━━━━━ Exercise data
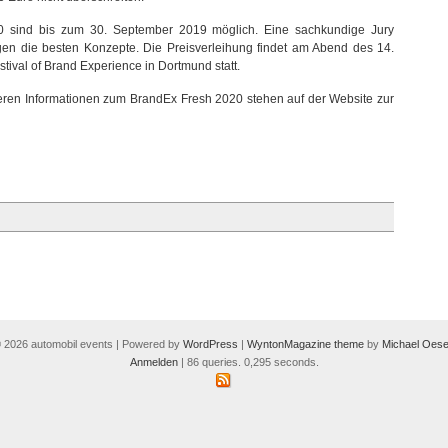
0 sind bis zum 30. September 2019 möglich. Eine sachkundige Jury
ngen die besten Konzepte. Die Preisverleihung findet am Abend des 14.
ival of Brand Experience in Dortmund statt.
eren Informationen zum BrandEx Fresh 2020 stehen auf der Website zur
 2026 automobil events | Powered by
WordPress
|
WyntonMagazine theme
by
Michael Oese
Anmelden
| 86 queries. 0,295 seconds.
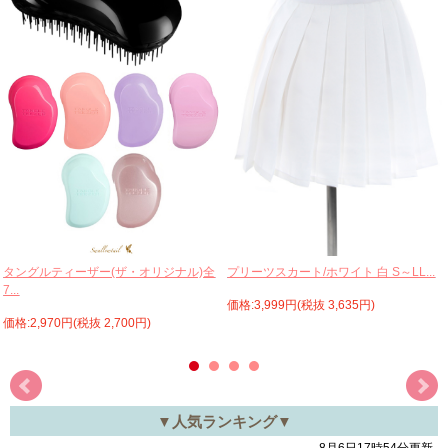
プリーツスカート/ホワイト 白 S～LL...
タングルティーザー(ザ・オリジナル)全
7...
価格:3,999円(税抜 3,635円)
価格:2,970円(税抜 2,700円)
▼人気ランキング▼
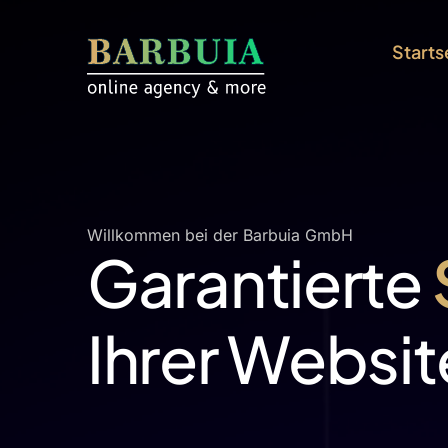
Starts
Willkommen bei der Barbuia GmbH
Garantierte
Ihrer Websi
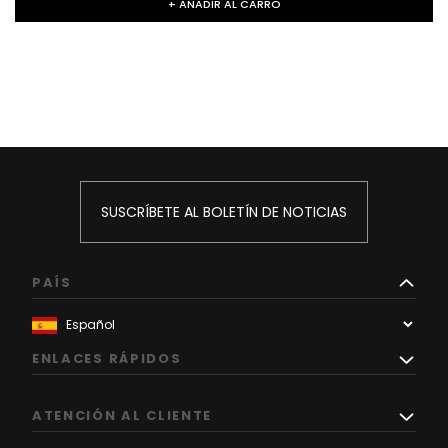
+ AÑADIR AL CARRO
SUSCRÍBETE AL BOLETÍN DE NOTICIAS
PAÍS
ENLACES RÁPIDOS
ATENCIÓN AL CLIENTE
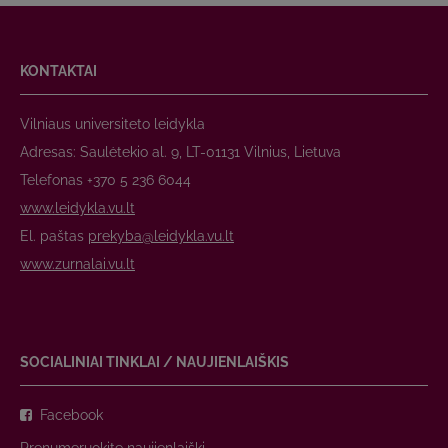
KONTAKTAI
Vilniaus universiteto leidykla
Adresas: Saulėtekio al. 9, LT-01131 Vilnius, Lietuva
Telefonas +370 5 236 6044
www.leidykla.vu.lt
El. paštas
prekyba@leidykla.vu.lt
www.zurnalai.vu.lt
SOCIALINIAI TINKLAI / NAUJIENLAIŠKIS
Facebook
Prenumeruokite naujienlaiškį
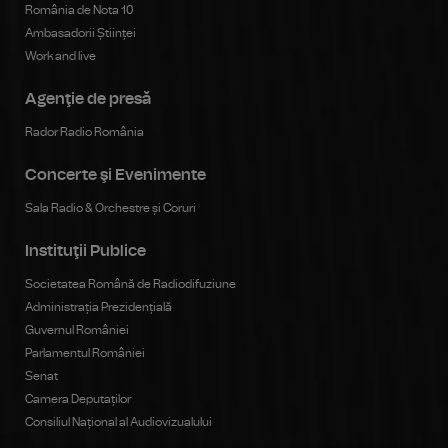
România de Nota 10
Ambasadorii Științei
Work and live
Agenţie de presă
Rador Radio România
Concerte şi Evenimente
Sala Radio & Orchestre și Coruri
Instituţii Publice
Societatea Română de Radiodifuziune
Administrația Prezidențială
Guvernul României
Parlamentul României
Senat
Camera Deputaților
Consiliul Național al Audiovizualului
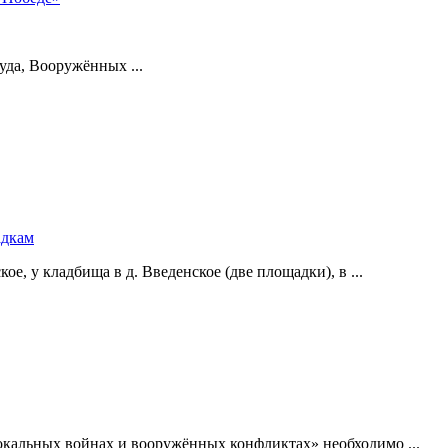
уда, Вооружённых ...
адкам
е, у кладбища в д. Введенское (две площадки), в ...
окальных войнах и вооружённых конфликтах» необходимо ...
━━━━━━━━━━
━━━━━ Exercise data
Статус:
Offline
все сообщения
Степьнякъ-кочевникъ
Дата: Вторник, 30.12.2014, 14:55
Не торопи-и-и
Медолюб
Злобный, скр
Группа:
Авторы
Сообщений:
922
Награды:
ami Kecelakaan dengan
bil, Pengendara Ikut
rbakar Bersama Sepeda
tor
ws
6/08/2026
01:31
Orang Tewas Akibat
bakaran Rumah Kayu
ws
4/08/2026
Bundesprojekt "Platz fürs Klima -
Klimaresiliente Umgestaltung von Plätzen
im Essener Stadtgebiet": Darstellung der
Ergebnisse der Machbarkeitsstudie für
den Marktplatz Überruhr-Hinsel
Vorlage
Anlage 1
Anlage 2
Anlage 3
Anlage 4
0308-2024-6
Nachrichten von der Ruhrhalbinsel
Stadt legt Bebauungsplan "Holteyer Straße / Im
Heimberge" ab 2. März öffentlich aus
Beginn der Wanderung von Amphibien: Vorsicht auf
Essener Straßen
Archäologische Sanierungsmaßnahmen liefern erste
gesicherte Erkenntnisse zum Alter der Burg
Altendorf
━━━━━━━━━━
▶ Work to be completed
Where a line of the data contains "România", copy that line.

▶ Worked solution
România de Nota 10
Rador Radio România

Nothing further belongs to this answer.